Thanks for that explanation @qqilihq! That makes sense about what kinds of situations I should be more careful in.

I’m getting a new error “Execute failed: (“StackOverflowError”): null” on the HTML parser. Do you have any idea how I can fix that? Or where I can go to find out what different error codes mean? Also, I’m not sure on thread etiquette. Perhaps I should start this in a new thread, as it’s fairly unrelated to my original question.

I’ve isolated the issue to 4 URLs in my current list that are causing the problem. They are all PDF documents, but none of them have “pdf” in the URL. They do all have “View” or “Preview” in the URL, so I could filter by that, but that feels like I could also exclude valid pages that way. Do you know any more elegant solution that could help me exclude these kinds of results in the future, before I try to use the HTML parser?

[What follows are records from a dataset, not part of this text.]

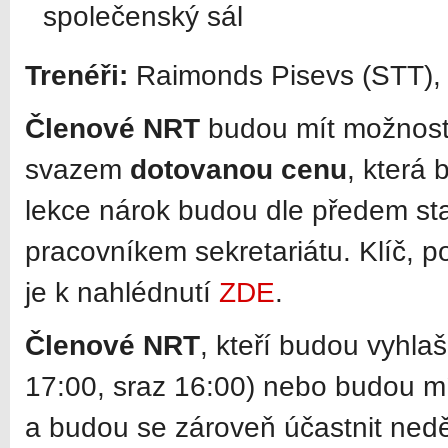
společenský sál
Trenéři:
Raimonds Pisevs (STT), 
Členové NRT
budou mít možnost
svazem
dotovanou cenu
, která 
lekce nárok budou dle předem st
pracovníkem sekretariátu. Klíč, p
je k nahlédnutí
ZDE
.
Členové NRT
, kteří budou vyhl
17:00, sraz 16:00) nebo budou mít
a budou se zároveň účastnit ned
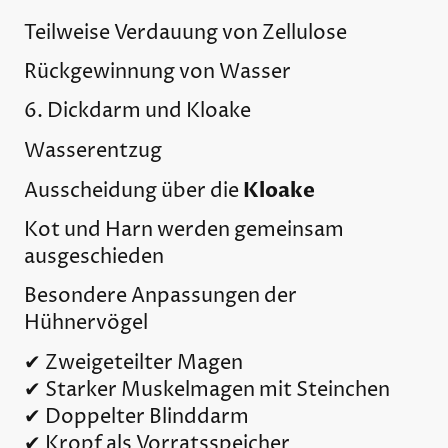
Teilweise Verdauung von Zellulose
Rückgewinnung von Wasser
6. Dickdarm und Kloake
Wasserentzug
Kloake
Ausscheidung über die
Kot und Harn werden gemeinsam
ausgeschieden
Besondere Anpassungen der
Hühnervögel
✔ Zweigeteilter Magen
✔ Starker Muskelmagen mit Steinchen
✔ Doppelter Blinddarm
✔ Kropf als Vorratsspeicher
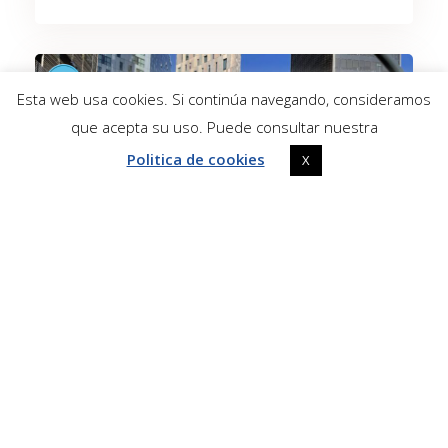
Esta web usa cookies. Si continúa navegando, consideramos
que acepta su uso. Puede consultar nuestra
Politica de cookies
X
Jardins De Ca l’Aranyó, Carrer de la Ciutat de
Granada, 142, 08018 Barcelona, Espanya
Parque Ca l’Aranyó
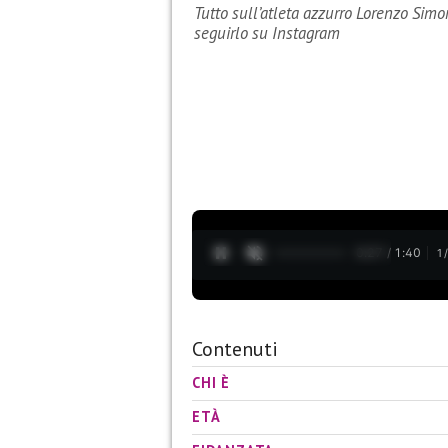
Tutto sull’atleta azzurro Lorenzo Simone
seguirlo su Instagram
0:28 / 1:40
1
Contenuti
CHI È
ETÀ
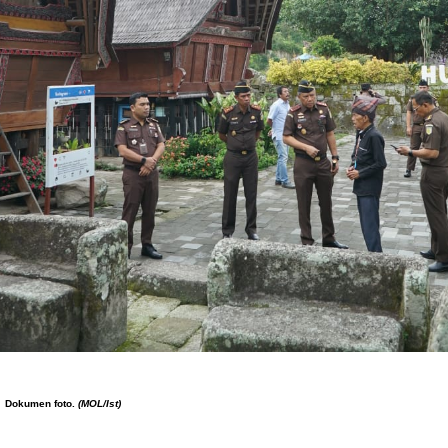
Dokumen foto.
(MOL/Ist)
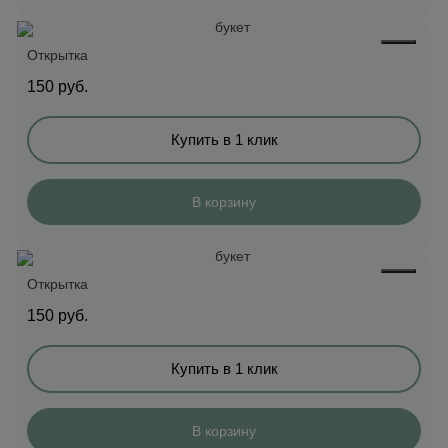
Открытка
150
руб.
Купить в 1 клик
В корзину
Открытка
150
руб.
Купить в 1 клик
В корзину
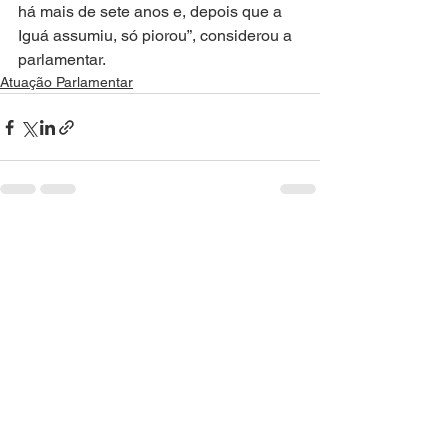
há mais de sete anos e, depois que a 
Iguá assumiu, só piorou”, considerou a 
parlamentar.
Atuação Parlamentar
Ver tudo
Posts recentes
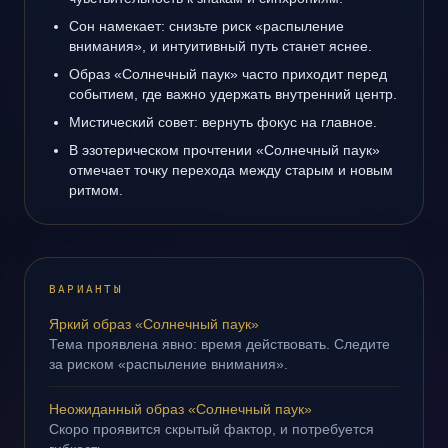
Сон намекает: снизьте риск «распыление
внимания», и интуитивный путь станет яснее.
Образ «Солнечный паук» часто приходит перед
событием, где важно удержать внутренний центр.
Мистический совет: вернуть фокус на главное.
В эзотерическом прочтении «Солнечный паук»
отмечает точку перехода между старым и новым
ритмом.
ВАРИАНТЫ
Яркий образ «Солнечный паук»
Тема проявлена явно: время действовать. Следите
за риском «распыление внимания».
Неожиданный образ «Солнечный паук»
Скоро проявится скрытый фактор, и потребуется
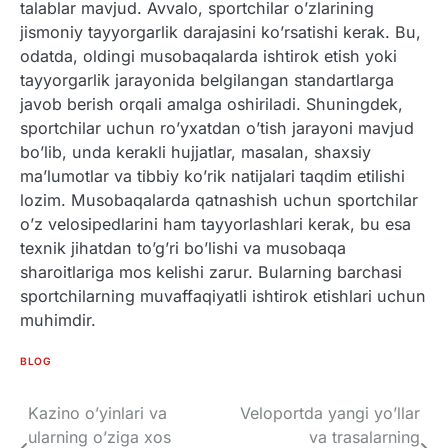
talablar mavjud. Avvalo, sportchilar o’zlarining
jismoniy tayyorgarlik darajasini ko’rsatishi kerak. Bu,
odatda, oldingi musobaqalarda ishtirok etish yoki
tayyorgarlik jarayonida belgilangan standartlarga
javob berish orqali amalga oshiriladi. Shuningdek,
sportchilar uchun ro’yxatdan o’tish jarayoni mavjud
bo’lib, unda kerakli hujjatlar, masalan, shaxsiy
ma’lumotlar va tibbiy ko’rik natijalari taqdim etilishi
lozim. Musobaqalarda qatnashish uchun sportchilar
o’z velosipedlarini ham tayyorlashlari kerak, bu esa
texnik jihatdan to’g’ri bo’lishi va musobaqa
sharoitlariga mos kelishi zarur. Bularning barchasi
sportchilarning muvaffaqiyatli ishtirok etishlari uchun
muhimdir.
BLOG
Kazino o’yinlari va
Veloportda yangi yo’llar
Post
ularning o’ziga xos
va trasalarning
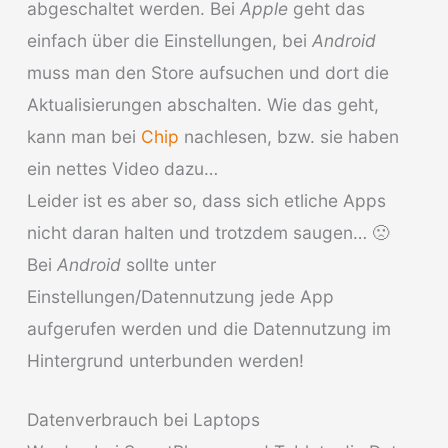
abgeschaltet werden. Bei
Apple
geht das
einfach über die Einstellungen, bei
Android
muss man den Store aufsuchen und dort die
Aktualisierungen abschalten. Wie das geht,
kann man bei
Chip
nachlesen, bzw. sie haben
ein nettes Video dazu…
Leider ist es aber so, dass sich etliche Apps
nicht daran halten und trotzdem saugen… 🙁
Bei
Android
sollte unter
Einstellungen/Datennutzung jede App
aufgerufen werden und die Datennutzung im
Hintergrund unterbunden werden!
Datenverbrauch bei Laptops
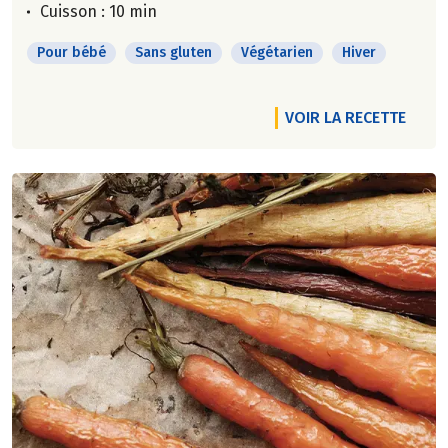
Cuisson : 10 min
Pour bébé
Sans gluten
Végétarien
Hiver
VOIR LA RECETTE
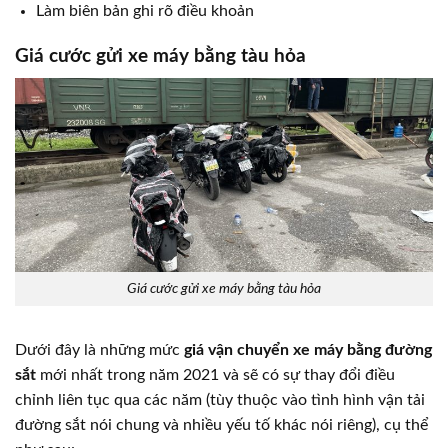
Làm biên bản ghi rõ điều khoản
Giá cước gửi xe máy bằng tàu hỏa
Giá cước gửi xe máy bằng tàu hỏa
Dưới đây là những mức
giá vận chuyển xe máy bằng đường
sắt
mới nhất trong năm 2021 và sẽ có sự thay đổi điều
chỉnh liên tục qua các năm (tùy thuộc vào tình hình vận tải
đường sắt nói chung và nhiều yếu tố khác nói riêng), cụ thể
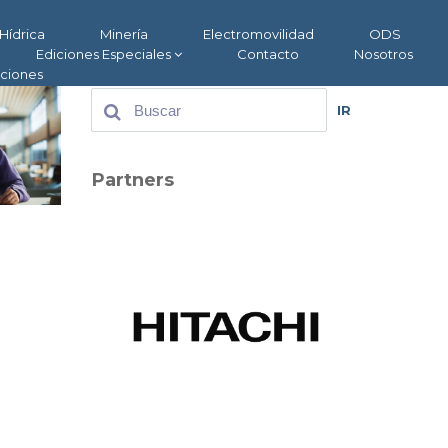
Hídrica
Minería
Electromovilidad
ODS
Ediciones Especiales
Contacto
Nosotros
aciones
IR
Partners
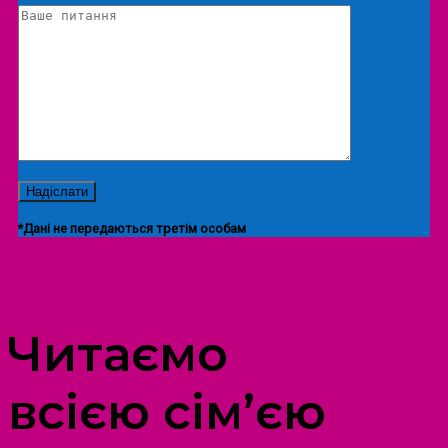
*Дані не передаються третім особам
ПРОСТІР ДОЗВІЛЛЯ ДІТЕЙ ТА ДОРОСЛИХ
Читаємо
всією сім’єю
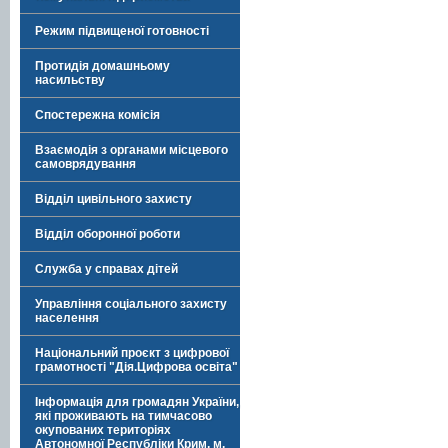
Режим підвищеної готовності
Протидія домашньому
насильству
Спостережна комісія
Взаємодія з органами місцевого
самоврядування
Відділ цивільного захисту
Відділ оборонної роботи
Служба у справах дітей
Управління соціального захисту
населення
Національний проєкт з цифрової
грамотності "Дія.Цифрова освіта"
Інформація для громадян України,
які проживають на тимчасово
окупованих територіях
Автономної Республіки Крим, м.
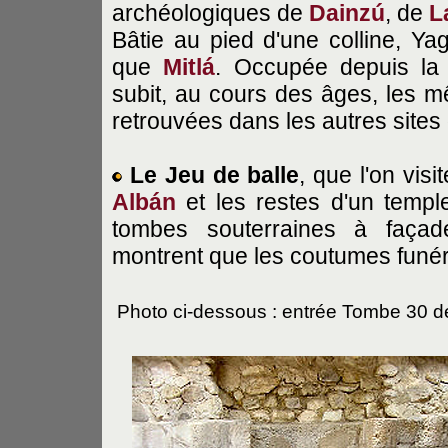
archéologiques de
Dainzú
, de
L
Bâtie au pied d'une colline, Ya
que
Mitlá
. Occupée depuis la
subit, au cours des âges, les m
retrouvées dans les autres sites 
Le Jeu de balle
, que l'on vis
Albán
et les restes d'un templ
tombes souterraines à façad
montrent que les coutumes funér
Photo ci-dessous : entrée Tombe 30 d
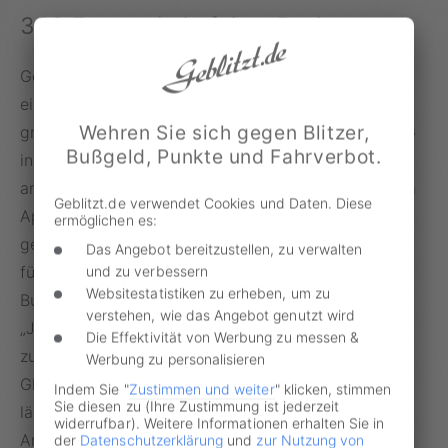
360 Euro sei ein fairer Preis
Gegen die Gebühr in der Höhe von 360 Euro für
einen Anwohnerparkplatz hat das BVerwG
Wehren Sie sich gegen Blitzer,
grundsätzlich nichts. So sind die Richter am BVerwG
Bußgeld, Punkte und Fahrverbot.
in Leipzig nicht die Einzigen, die eine Erhöhung als
angemessen erachten. T-Online berichtet: „Schon im
Geblitzt.de verwendet Cookies und Daten. Diese
April 2022 hatte die Deutsche Umwelthilfe (DUH)
ermöglichen es:
gefordert: Länder und Kommunen sollten die Kosten
Das Angebot bereitzustellen, zu verwalten
für Anwohnerparkausweise erhöhen“. DUH-
und zu verbessern
Websitestatistiken zu erheben, um zu
Bundesgeschäftsführer Jürgen Resch sagt dazu:
verstehen, wie das Angebot genutzt wird
„Jedes Jahr steigt die Zahl der in Deutschland
Die Effektivität von Werbung zu messen &
zugelassenen Autos um eine halbe Million an.
Werbung zu personalisieren
Gleichzeitig werden die zugelassenen Autos immer
Indem Sie "
Zustimmen und weiter
" klicken, stimmen
Sie diesen zu (Ihre Zustimmung ist jederzeit
länger, breiter und schwerer. Trotzdem dürfen
widerrufbar). Weitere Informationen erhalten Sie in
Anwohnerinnen und Anwohner in den meisten
der
Datenschutzerklärung
und
zur Nutzung von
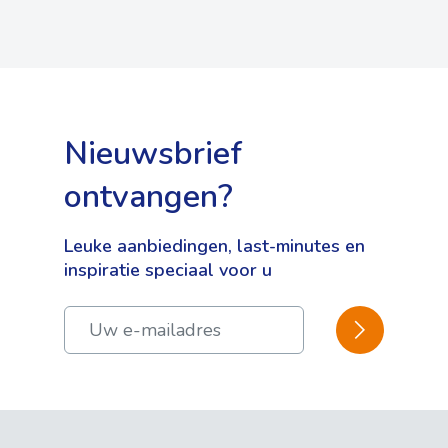
Nieuwsbrief
ontvangen?
Leuke aanbiedingen, last-minutes en
inspiratie speciaal voor u
BEVESTIGEN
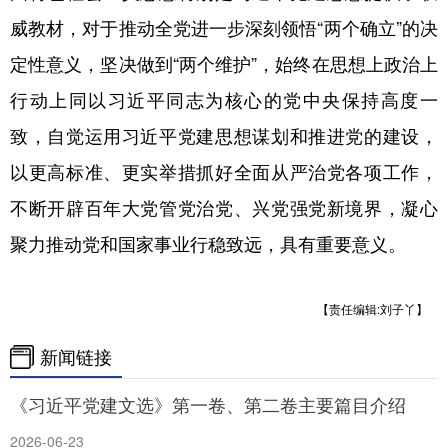
威教材，对于推动全党进一步深刻领悟“两个确立”的决
定性意义，坚决做到“两个维护”，始终在思想上政治上
行动上同以习近平同志为核心的党中央保持高度一
致，自觉运用习近平党建思想谋划和推进党的建设，
以更高标准、更实举措抓好全面从严治党各项工作，
不断开辟百年大党管党治党、兴党强党新境界，凝心
聚力推动党和国家事业行稳致远，具有重要意义。
【责任编辑:刘子丫】
新闻链接
《习近平党建文选》第一卷、第二卷主要篇目介绍
2026-06-23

http://www.pilotpointlibrary.org/DocumentCenter/View/2281/2017-2018-CAFR
https://neptunebeachfl.civicclerk.com/web/UserControls/DocPreview.aspx?p=1&aoid=33
http://www.garlandtx.gov/DocumentCenter/View/5526/0724-Fiirefighter-Recruit?bidId=
http://bonnieandclydedays.org/AgendaCenter/ViewFile/Agenda/_04082019-764

ipazin · May 12, 2020, 4:06pm

Moved to new topic as for reason stated yourself
Br,
Ivan

qqilihq · May 12, 2020, 5:18pm

Hi stevelp,

I suggest the following combination for that:

Define a maximum download size limit in the HTTP Retriever. This will stop downloading once the given file size has been reached. Set it to e.g. 0.5 MB (or even less, depending on your dataset)
Use the Content-Type HTTP header to remove non-HTML files. You can extract this using the HTTP Result Data Extractor node.

I have prepared an example for you which you can find on my personal NodePit Space:

https://nodepit.com/workflow/com.nodepit.space%2Fqqilihq%2Fpublic%2Fforum%2Fexecute-failed-stackoverflowerror-null-on-the-html-parser-23567.knwf

Hope this helps!
Philipp

stevelp · May 12, 2020, 7:37pm

Awesome, thanks Phillip! I also adjusted the default socket timeout from 60 to 10 seconds. I tried it on a few different pages, and it seemed to work alright at that limit.

system · May 19, 2020, 7:37pm

This topic was automatically closed 7 days after the last reply. New replies are no longer allowed.